"Ini sebenarnya sudah lama, proses pembuatan pakaian dengan menggunakan sistem ecoprint," kata produsen fesyen ecoprint Fadilah Kusuma, dikutip dari Antara, Selasa, 18 Mei 2021.
Ia mengatakan awalnya Negara yang memulai produksi tersebut yaitu Australia dan di Indonesia akhir-akhir ini mode tersebut mulai berkembang. Menurut dia, selama ini proses produksi ecoprint menggunakan beberapa cara, yaitu dengan cara kain dikukus bersamaan dengan bahan baku dan pengepresan.
"Jadi daun yang menjadi motif tersebut dipres ke kainnya.

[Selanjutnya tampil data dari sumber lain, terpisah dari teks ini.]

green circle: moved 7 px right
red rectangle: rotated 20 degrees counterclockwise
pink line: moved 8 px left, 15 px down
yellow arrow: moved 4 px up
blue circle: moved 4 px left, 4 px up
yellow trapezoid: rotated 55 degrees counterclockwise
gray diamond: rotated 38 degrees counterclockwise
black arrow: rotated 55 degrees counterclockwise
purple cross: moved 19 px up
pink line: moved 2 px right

Caranya dengan memukul daunnya dengan palu, ini namanya dipres," katanya.
Warga Kecamatan Jumantono, Kabupaten Karanganyar ini mengaku lebih memilih menggunakan teknis pengepresan karena memudahkan penyambungan motif saat kain dijahit menjadi pakaian. Dengan demikian, secara visualisasi maka pakaian menjadi tampak lebih rapi.
Untuk motif yang digunakan, ia memilih menggunakan daun jati. Selain mengandung pewarna yang cukup kuat, daun jati sendiri cukup mudah diperoleh di tempat tinggalnya. Untuk proses produksinya, ia berupaya berkomitmen untuk mengusung konsep ramah lingkungan.

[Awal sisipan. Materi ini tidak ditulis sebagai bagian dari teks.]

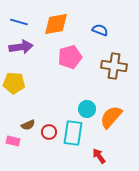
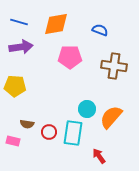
pink pentagon: rotated 15 degrees clockwise
yellow pentagon: moved 1 px right, 3 px down
brown semicircle: moved 1 px left, 1 px up; rotated 32 degrees clockwise
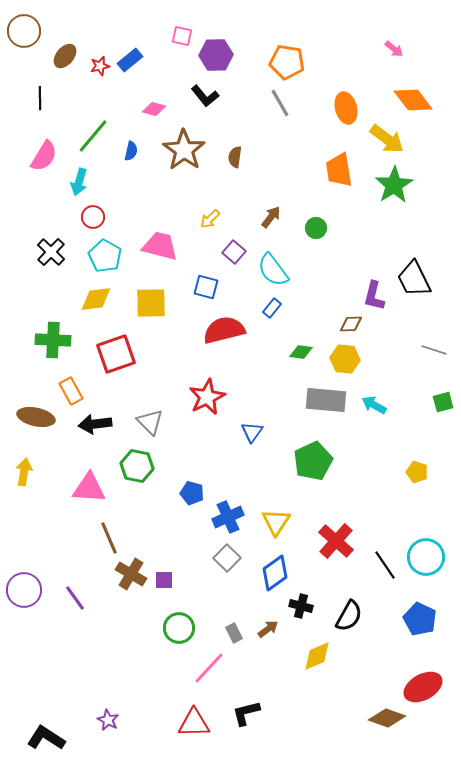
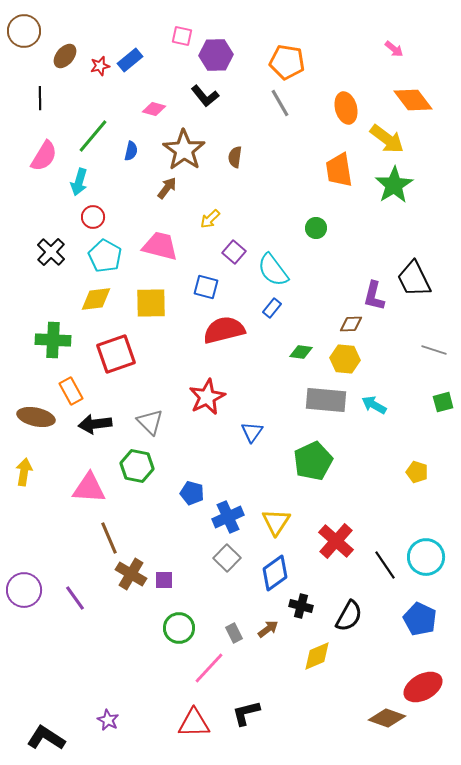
brown arrow at (271, 217): moved 104 px left, 29 px up
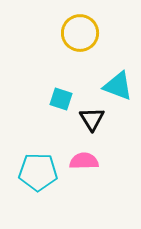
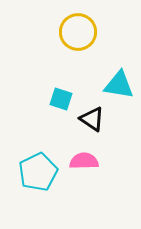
yellow circle: moved 2 px left, 1 px up
cyan triangle: moved 1 px right, 1 px up; rotated 12 degrees counterclockwise
black triangle: rotated 24 degrees counterclockwise
cyan pentagon: rotated 27 degrees counterclockwise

"Jadi untuk kainnya ada sebagian yang saya warnai menggunakan pewarna alam dengan menggunakan kopi, kayu secang, dan kulit bakau. Kalau awalnya kain putih semua, tetapi ada sebagian yang saya warnai sehingga terlihat lebih cantik," katanya.

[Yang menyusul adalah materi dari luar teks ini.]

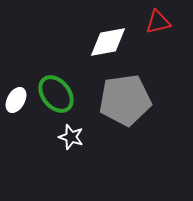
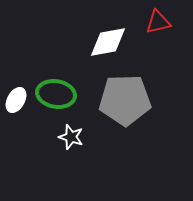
green ellipse: rotated 42 degrees counterclockwise
gray pentagon: rotated 6 degrees clockwise
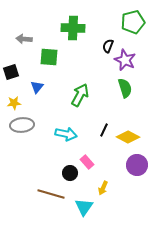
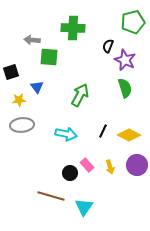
gray arrow: moved 8 px right, 1 px down
blue triangle: rotated 16 degrees counterclockwise
yellow star: moved 5 px right, 3 px up
black line: moved 1 px left, 1 px down
yellow diamond: moved 1 px right, 2 px up
pink rectangle: moved 3 px down
yellow arrow: moved 7 px right, 21 px up; rotated 40 degrees counterclockwise
brown line: moved 2 px down
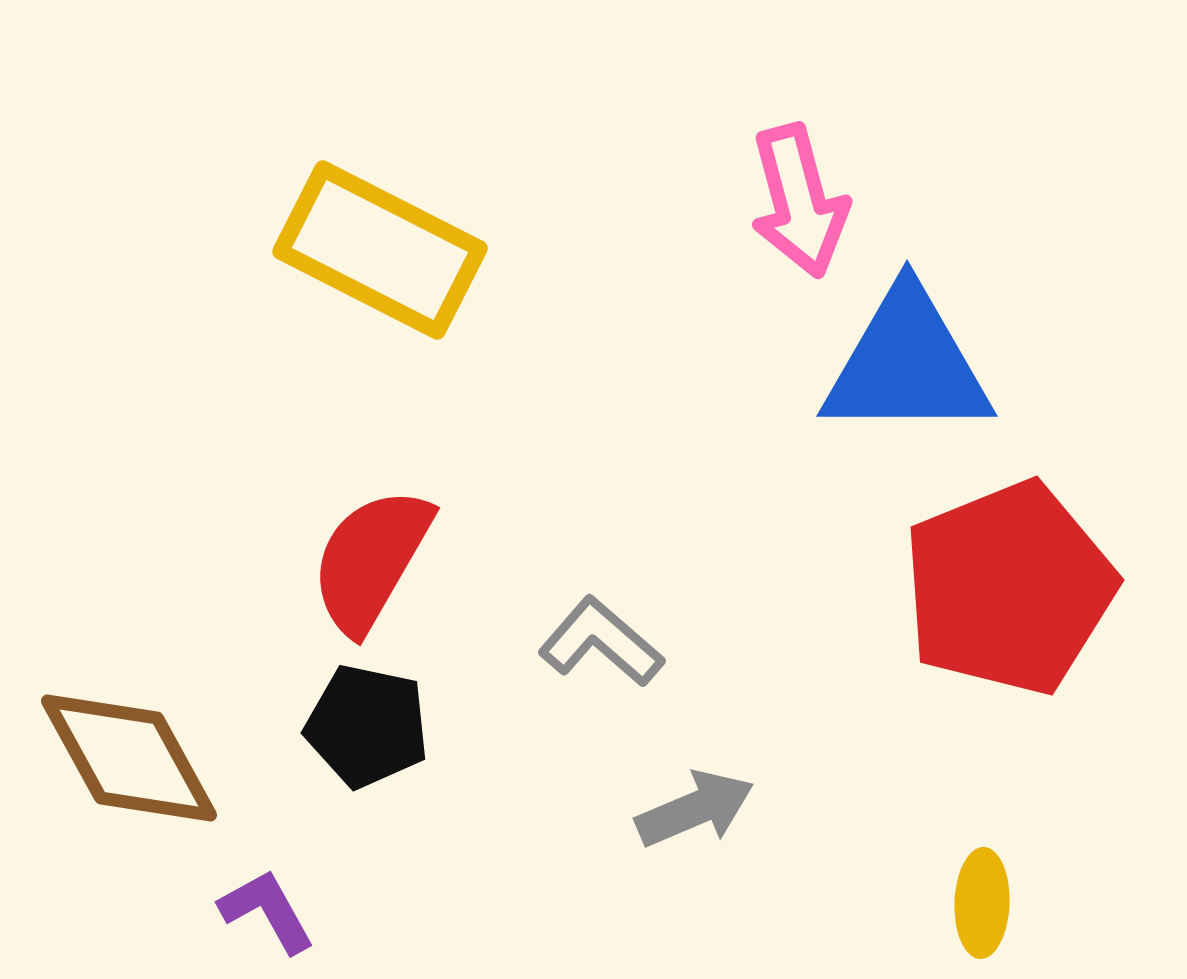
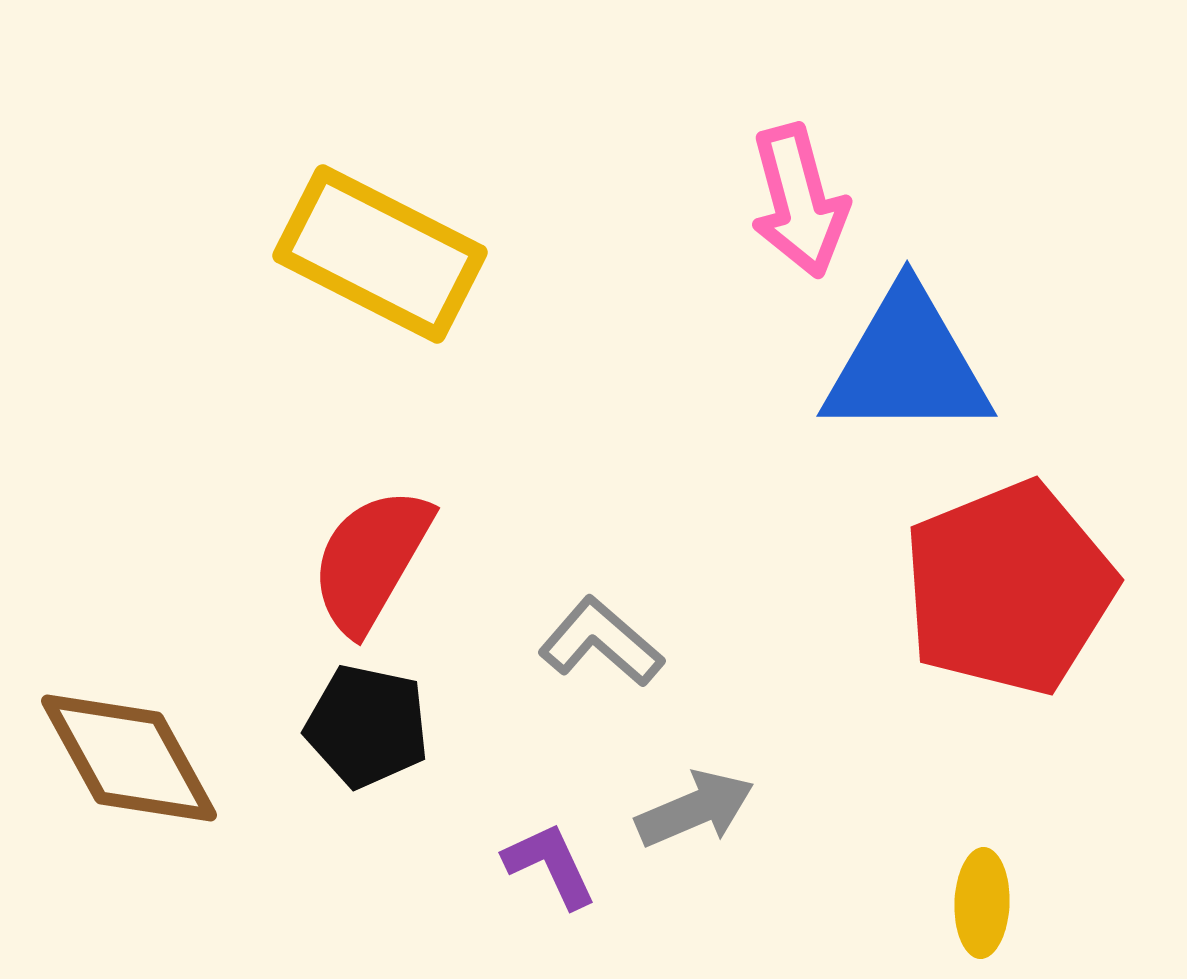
yellow rectangle: moved 4 px down
purple L-shape: moved 283 px right, 46 px up; rotated 4 degrees clockwise
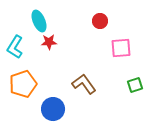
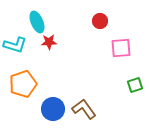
cyan ellipse: moved 2 px left, 1 px down
cyan L-shape: moved 2 px up; rotated 105 degrees counterclockwise
brown L-shape: moved 25 px down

Sementara itu, dikatakannya, untuk harga jual berbagai produk ecoprint tersebut mulai dari Rp25 ribu untuk dompet. Selain itu, untuk topi dijual dengan harga Rp100 ribu dan pakaian mulai dari Rp300 ribu-Rp400 ribu per potong.
"Saya cukup optimistis dengan pasarnya karena semua orang mulai sadar akan lingkungan, orang suka yang ramah lingkungan," katanya.
Mengenai pemasaran, dikatakannya, sejauh ini ia belum melakukan ekspor secara mandiri karena keterbatasan kemampuan produksi.
"Sejauh ini pemasarannya lewat reseller. Ekspor sendiri belum pernah karena kuantitas besar belum bisa," ungkapnya.